Chord Electronics – Hugo2
The Hugo2 is one of my top picks for transportable DAC/amps. It delivers heaps of details to the Nightingale, which I missed before. The resolution is wonderful and the same goes for instrumental separation and imaging.
Bass has good control with a tight grip. It is fast and dynamic, with good extension and texture. You still get a stirring low end that will make you tap your feet.
Midrange has high resolution, excellent accuracy and spot on imaging. There is sufficient transparency and air brought in from the Hugo2. Instruments sound open and have good air around them. The sound stage is probably the widest of any pairing I’ve heard during the review time.
The Hugo2 has a brighter signature to begin with, and that is audible when pairing it with the Nightingale. The AAW’s treble becomes more agile and crisper. Highs are brighter than before and this gives the AAW more air and better detailing.
Woo Audio – WA11
The WA11 is a prime example of how to make a portable amplifier right.

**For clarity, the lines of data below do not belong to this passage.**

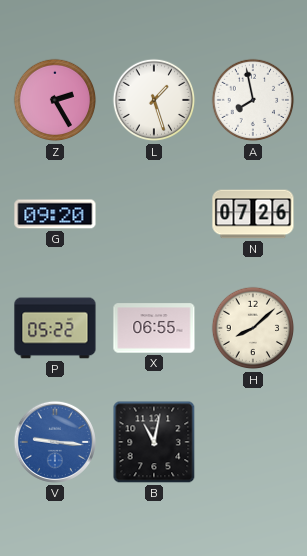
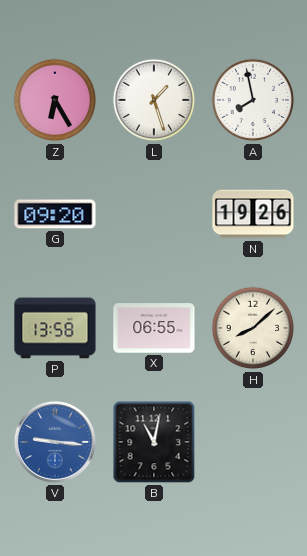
Z: 2:25 -> 6:25
N: 07:26 -> 19:26
P: 05:22 -> 13:58
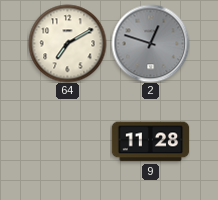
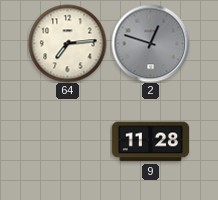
64: 7:10 -> 7:14
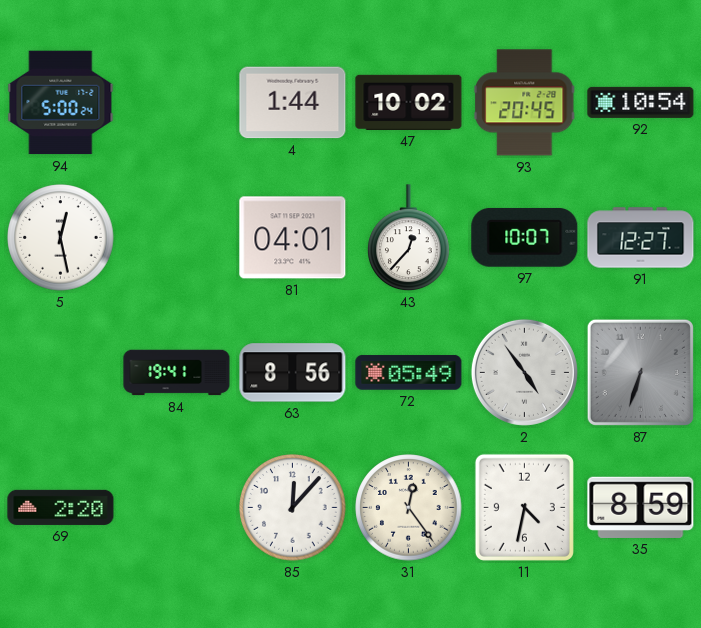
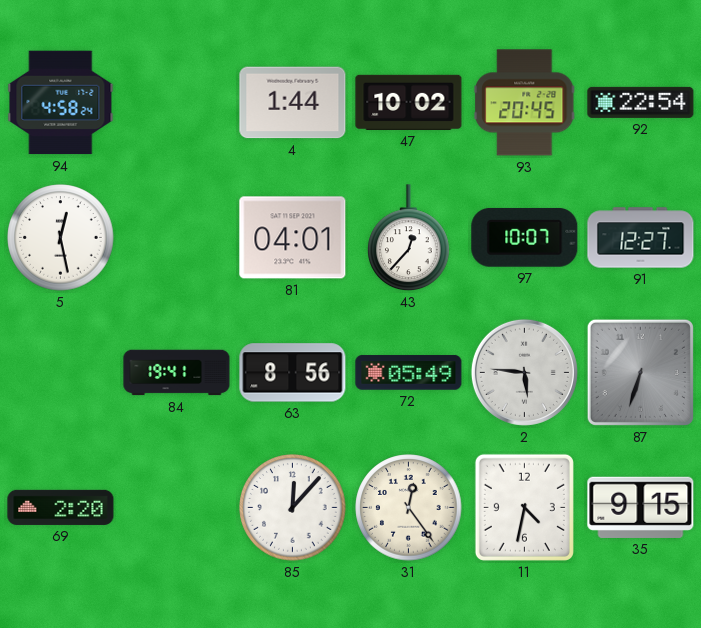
94: 5:00 -> 4:58
92: 10:54 -> 22:54
2: 4:54 -> 5:46
35: 8:59 -> 9:15
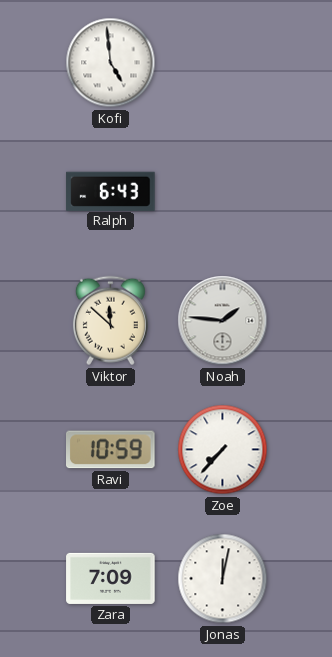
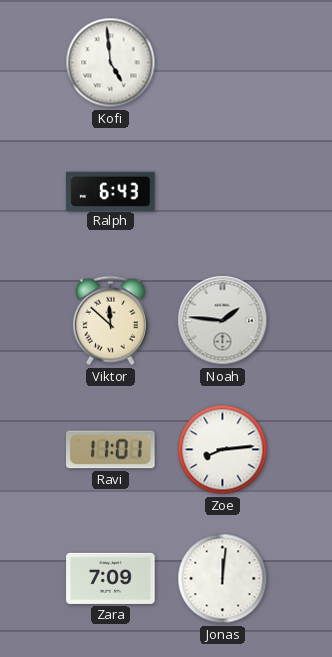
Ravi: 10:59 -> 11:01
Zoe: 7:37 -> 8:14
Jonas: 12:02 -> 12:01
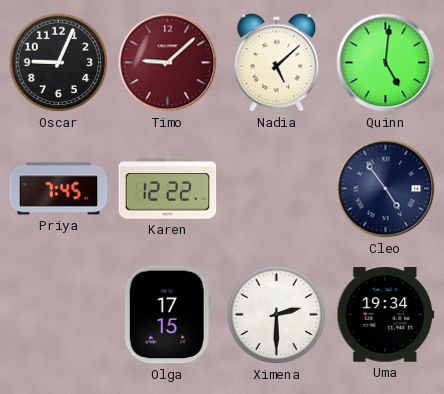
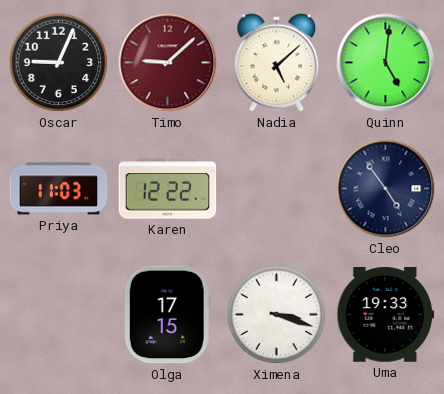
Priya: 7:45 -> 11:03
Ximena: 2:30 -> 3:18
Uma: 19:34 -> 19:33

I have paired it here with the SP1000M and their balanced in/outputs.
You get a faster sounding low end with great control. Mid and upper bass have wonderful body and texture with a tighter grip around their neck. Bass is well controlled and dynamic.
Instruments are lush and full, with good body, texture and emotions. Singers ave good air in their voices, so they don’t sound compressed or closed in. The upper mid segment does come out nicer with the WA11 than on any other pairing I’ve tried.
The WA11 delivers excellent layering and imaging to the Nightingale, where the sound stands out from a dark background. Instruments and vocalists are highlighted very well on the WA11, where they get good amounts of richness to sound seductive and pleasing.
The overall tonality still is on the warmer side, but to me treble comes out the best when paired with the Woo Audio amplifier.
AAW’s first ever planar magnetic IEM has been in development for quite a while, there have been some revisions seen at different shows world wide, but with this one, AAW was content.
Nightingale has excellent build, comes in a great looking wooden transport box and on top, sounds very nice as well. It has a rather balanced sound with a darkish tendency and if you like headphones like the LCD-2 or similar sounding products, chances are you might really enjoy the AAW too!
If you plan to use the Nightingale with a DAP, please keep in mind, there are better options out there. I firmly suggest using an amplifier with good power to really get the Nightingale to its peak. With insufficient voltage it can not hold up to its potential. Try it with something like the WA11 by Woo Audio and you’ll see how well the Nightingale can perform.